Step-by-Step Solution

Step 1: Categorize the integers based on their remainders when divided by 5.

We divide the integers from 1 to 25 into 5 categories based on their remainders when divided by 5.

• Numbers of the form $5\lambda$: 5, 10, 15, 20, 25 (5 numbers)
• Numbers of the form $5\lambda + 1$: 1, 6, 11, 16, 21 (5 numbers)
• Numbers of the form $5\lambda + 2$: 2, 7, 12, 17, 22 (5 numbers)
• Numbers of the form $5\lambda + 3$: 3, 8, 13, 18, 23 (5 numbers)
• Numbers of the form $5\lambda + 4$: 4, 9, 14, 19, 24 (5 numbers)

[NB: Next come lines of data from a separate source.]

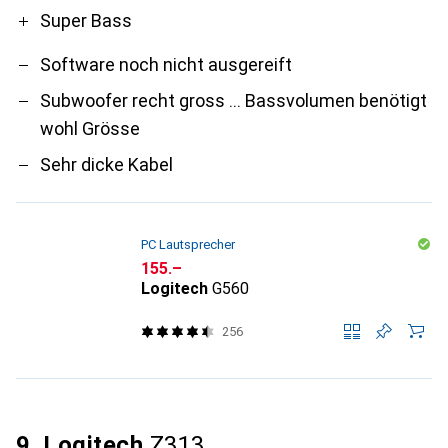
Super Bass
Software noch nicht ausgereift
Subwoofer recht gross ... Bassvolumen benötigt
wohl Grösse
Sehr dicke Kabel
PC Lautsprecher
CHF
155.–
Logitech
G560
256
9. Logitech
Z313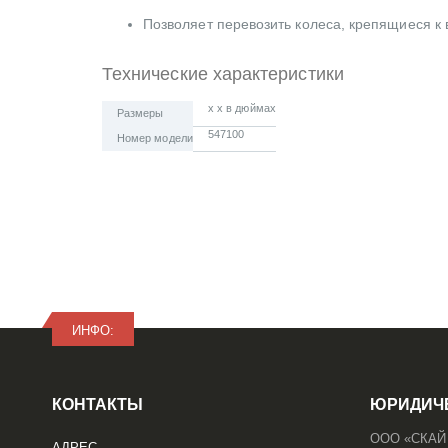
Позволяет перевозить колеса, крепящиеся к
Технические характеристики
x x в дюймах
Размеры
547100
Номер модели
ИНФО:
КОНТАКТЫ
ЮРИДИЧ
ООО «СКАЙ
АДРЕС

Step 2: Determine the pairs of remainders that sum to a multiple of 5.

For $x + y$ to be divisible by 5, the sum of their remainders when divided by 5 must be divisible by 5. The possible pairs of remainders are:

• 0 + 0
• 1 + 4
• 2 + 3
• 3 + 2
• 4 + 1

Step 3: Count the number of ways to choose $x$ and $y$ for each pair of remainders.

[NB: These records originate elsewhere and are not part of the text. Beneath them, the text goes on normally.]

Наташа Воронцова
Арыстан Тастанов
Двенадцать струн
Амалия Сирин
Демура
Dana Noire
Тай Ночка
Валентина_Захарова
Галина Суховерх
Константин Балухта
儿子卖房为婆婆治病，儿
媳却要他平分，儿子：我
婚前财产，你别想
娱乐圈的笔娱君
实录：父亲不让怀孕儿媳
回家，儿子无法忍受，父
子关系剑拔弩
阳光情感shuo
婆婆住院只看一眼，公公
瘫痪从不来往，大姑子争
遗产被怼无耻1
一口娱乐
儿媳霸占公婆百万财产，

• Case 1: Both $x$ and $y$ are of the form $5\lambda$. There are 5 choices for $x$. Since $x$ and $y$ must be distinct, there are 4 choices for $y$. So, there are $5 \times 4 = 20$ ways.

• Case 2: $x$ is of the form $5\lambda + 1$ and $y$ is of the form $5\lambda + 4$. There are 5 choices for $x$ and 5 choices for $y$. So, there are $5 \times 5 = 25$ ways.

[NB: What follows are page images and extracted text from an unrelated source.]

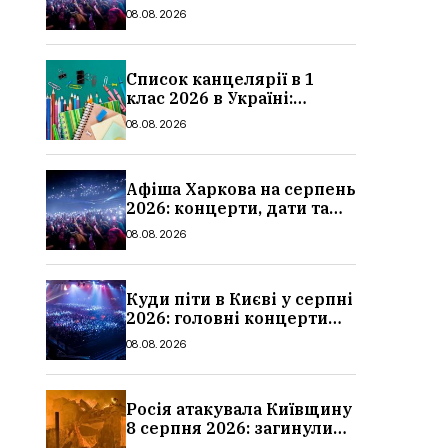
ціни квитків
08.08.2026
Список канцелярії в 1
клас 2026 в Україні:
повний чек-лист для
08.08.2026
школи
Афіша Харкова на серпень
2026: концерти, дати та
ціни квитків
08.08.2026
Куди піти в Києві у серпні
2026: головні концерти
місяця, дати, артисти та
08.08.2026
ціни
Росія атакувала Київщину
8 серпня 2026: загинули
троє людей, серед них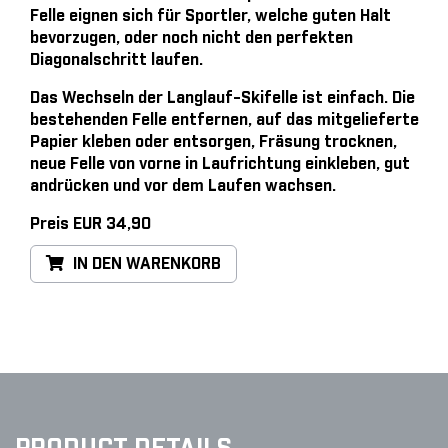
Felle eignen sich für Sportler, welche guten Halt
bevorzugen, oder noch nicht den perfekten
Diagonalschritt laufen.
Das Wechseln der Langlauf-Skifelle ist einfach
. Die
bestehenden Felle entfernen, auf das mitgelieferte
Papier kleben oder entsorgen, Fräsung trocknen,
neue Felle von vorne in Laufrichtung einkleben, gut
andrücken und vor dem Laufen wachsen.
Preis EUR 34,90
IN DEN WARENKORB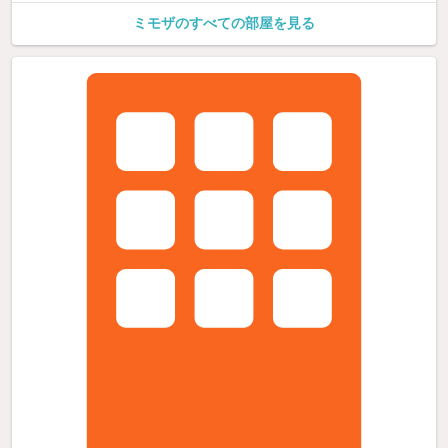
ミモザのすべての部屋を見る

• Case 3: $x$ is of the form $5\lambda + 2$ and $y$ is of the form $5\lambda + 3$. There are 5 choices for $x$ and 5 choices for $y$. So, there are $5 \times 5 = 25$ ways.

• Case 4: $x$ is of the form $5\lambda + 3$ and $y$ is of the form $5\lambda + 2$. There are 5 choices for $x$ and 5 choices for $y$. So, there are $5 \times 5 = 25$ ways.

• Case 5: $x$ is of the form $5\lambda + 4$ and $y$ is of the form $5\lambda + 1$. There are 5 choices for $x$ and 5 choices for $y$. So, there are $5 \times 5 = 25$ ways.

Step 4: Calculate the total number of ways.

The total number of ways is $20 + 25 + 25 + 25 + 25 = 120$.

Common Mistakes & Tips

• Remember to account for the condition that $x$ and $y$ are distinct.
• Be careful when counting the number of elements in each category.
• Don't forget to consider all possible pairs of remainders that sum to a multiple of 5.

Summary

We categorized the integers from 1 to 25 based on their remainders when divided by 5. Then we found the pairs of remainders that sum to a multiple of 5. Finally, we counted the number of ways to choose $x$ and $y$ for each pair of remainders, remembering that $x$ and $y$ must be distinct. Summing the counts for each case gives the total number of ways.

The final answer is \boxed{120}.